Rabu, 06 November 2013

As BlackBerry Fades, Canada Blocks Chinese Investors

As the list of potential investors who recently considered buying BlackBerry (BBRY) continues to grow, new details are emerging about why one of them—the Beijing tech giant Lenovo (992:HK)—never ended up submitting a formal bid. Turns out Chinese investors are not particularly welcome in Canada.

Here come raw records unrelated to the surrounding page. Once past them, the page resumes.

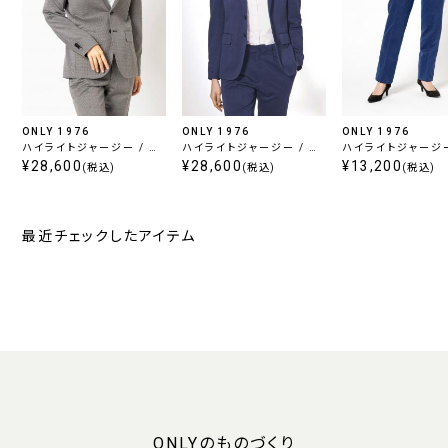
ONLY 1976
ONLY 1976
ONLY 1976
ハイライトジャージー / ジ
ハイライトジャージー / ジ
ハイライトジャージー
ャケット グレー 千鳥
¥28,600
ャケット ブルーチェック
¥28,600
ータックパンツ ブル
¥13,200
(税込)
(税込)
(税込)
ック
最近チェックしたアイテム
ONLYのものづくり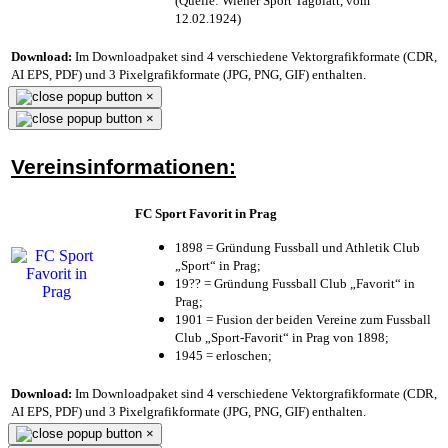
(Quelle: Wiener Sport Tagblatt, vom
12.02.1924)
Download:
Im Downloadpaket sind 4 verschiedene Vektorgrafikformate (CDR,
AI EPS, PDF) und 3 Pixelgrafikformate (JPG, PNG, GIF) enthalten.
×
×
Vereinsinformationen:
FC Sport Favorit in Prag
1898 = Gründung Fussball und Athletik Club
„Sport“ in Prag;
19?? = Gründung Fussball Club „Favorit“ in
Prag;
1901 = Fusion der beiden Vereine zum Fussball
Club „Sport-Favorit“ in Prag von 1898;
1945 = erloschen;
Download:
Im Downloadpaket sind 4 verschiedene Vektorgrafikformate (CDR,
AI EPS, PDF) und 3 Pixelgrafikformate (JPG, PNG, GIF) enthalten.
×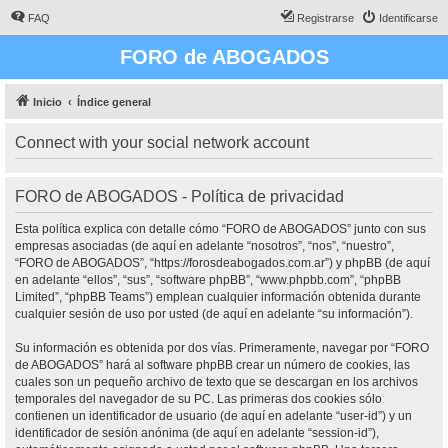
FAQ
Registrarse
Identificarse
FORO de ABOGADOS
Inicio
Índice general
Connect with your social network account
FORO de ABOGADOS - Política de privacidad
Esta política explica con detalle cómo “FORO de ABOGADOS” junto con sus
empresas asociadas (de aquí en adelante “nosotros”, “nos”, “nuestro”,
“FORO de ABOGADOS”, “https://forosdeabogados.com.ar”) y phpBB (de aquí
en adelante “ellos”, “sus”, “software phpBB”, “www.phpbb.com”, “phpBB
Limited”, “phpBB Teams”) emplean cualquier información obtenida durante
cualquier sesión de uso por usted (de aquí en adelante “su información”).
Su información es obtenida por dos vías. Primeramente, navegar por “FORO
de ABOGADOS” hará al software phpBB crear un número de cookies, las
cuales son un pequeño archivo de texto que se descargan en los archivos
temporales del navegador de su PC. Las primeras dos cookies sólo
contienen un identificador de usuario (de aquí en adelante “user-id”) y un
identificador de sesión anónima (de aquí en adelante “session-id”),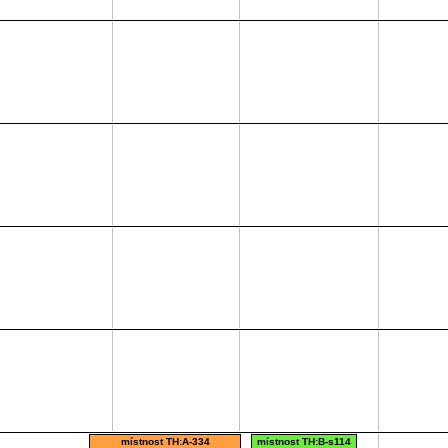
místnost TH:A-334
místnost TH:B-s114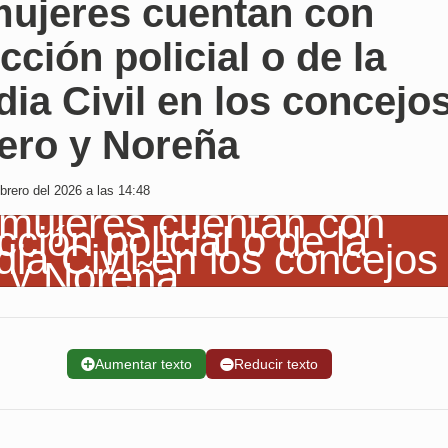
mujeres cuentan con
cción policial o de la
ia Civil en los concejo
iero y Noreña
brero del 2026 a las 14:48
➕
Aumentar texto
➖
Reducir texto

In recent months, as the Globe & Mail reports, the Canadian government intervened and informed BlackBerry that it would not accept a takeover by any Chinese company due to national security concerns:

“Ottawa made it clear in high-level discussions with BlackBerry that it would not approve a Chinese company buying a company deeply tied into Canada’s telecom infrastructure, sources said. The government made its position known over the last one to two months. Because Ottawa made it clear such a transaction would not fly, it never formally received a proposal from BlackBerry that envisioned Lenovo acquiring a stake, sources said.”

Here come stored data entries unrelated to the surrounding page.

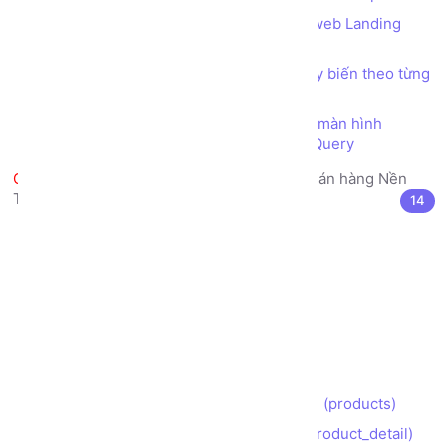
Bài tập Tổng hợp - Thực hiện Trang web Landing
Page giới thiệu Công ty
Thiết kế trang web bố cục (layout) tùy biến theo từng
thiết bị màn hình (Responsive)
Tùy biến giao diện theo từng thiết bị màn hình
(Responsive) bằng kỹ thuật CSS Media Query
Làm Đồ án Web thực tế Trang bán hàng Nền
Tảng phiên bản Bootstrap
14
Lộ trình (Roadmap) Thực hiện Đồ án
Khởi tạo thư mục dự án
Phân tích Bố cục (layout)
Xây dựng Trang chủ (index)
Xây dựng Trang Giới thiệu (about)
Xây dựng Trang Liên hệ (contact)
Xây dựng Trang Danh sách Sản phẩm (products)
Xây dựng Trang Chi tiết Sản phẩm (product_detail)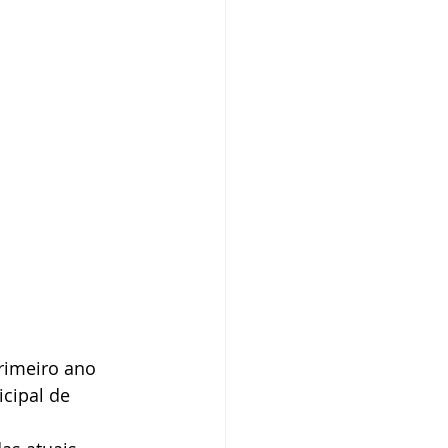
rimeiro ano 
cipal de 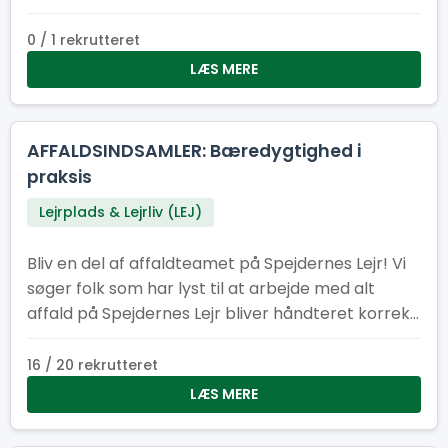
0 / 1 rekrutteret
LÆS MERE
AFFALDSINDSAMLER: Bæredygtighed i
praksis
Lejrplads & Lejrliv (LEJ)
Bliv en del af affaldteamet på Spejdernes Lejr! Vi
søger folk som har lyst til at arbejde med alt
affald på Spejdernes Lejr bliver håndteret korrekt,
at der er nok affaldscontainere på lejren og at
affaldcontainere bliver tømt efter behov.
16 / 20 rekrutteret
LÆS MERE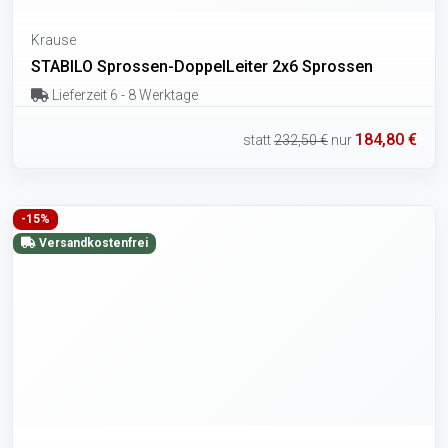
Krause
STABILO Sprossen-DoppelLeiter 2x6 Sprossen
Lieferzeit 6 - 8 Werktage
184,80 €
statt
232,50 €
nur
-15%
Versandkostenfrei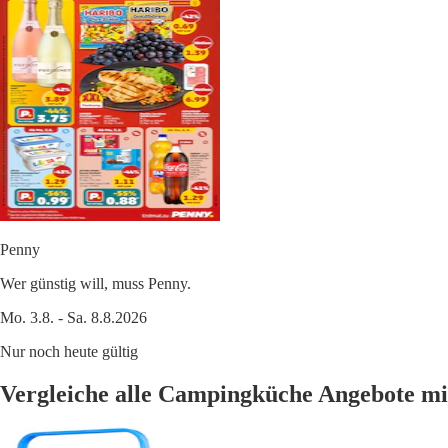
Penny
Wer günstig will, muss Penny.
Mo. 3.8. - Sa. 8.8.2026
Nur noch heute gültig
Vergleiche alle Campingküche Angebote m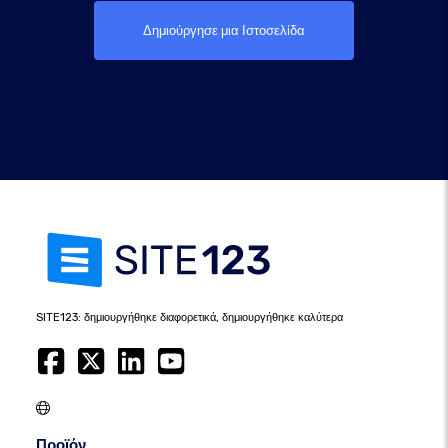
Δημιούργησε μια Ιστοσελίδα
SITE123: δημιουργήθηκε διαφορετικά, δημιουργήθηκε καλύτερα
Προϊόν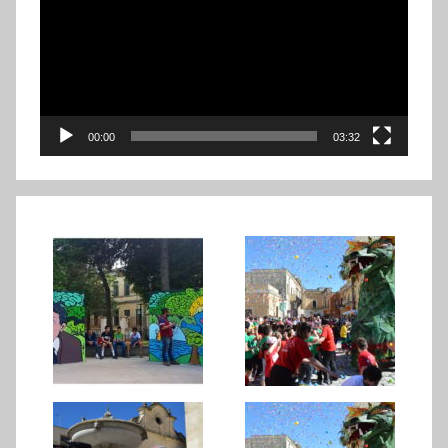
00:00
03:32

“We’ve heard similar claims about Lenovo’s intentions, and they do make sense,” adds All Things D. “A deal for BlackBerry might have been a good fit for Lenovo, now the world’s fourth-largest smartphone manufacturer. Certainly, it would have given the Chinese company a more globally renowned mobile brand and stronger carrier connections.”

The Canadian government’s discomfort with Lenovo appears to be part of a broader pattern of wariness about foreign investment because of security issues. Not long ago, for instance, the government scuttled an Egyptian investor’s bid to purchase a division of Manitoba Telecom Services.

Yet amid growing outrage around the world about U.S. spying and a troubling new report about how the U.S. government may have gathered surveillance by secretly breaking into Yahoo! (YHOO) and Google (GOOG) data centers, American companies seem for now to have been spared the “not welcome” sign in Canada.

In the meantime, BlackBerry will plow ahead, alone.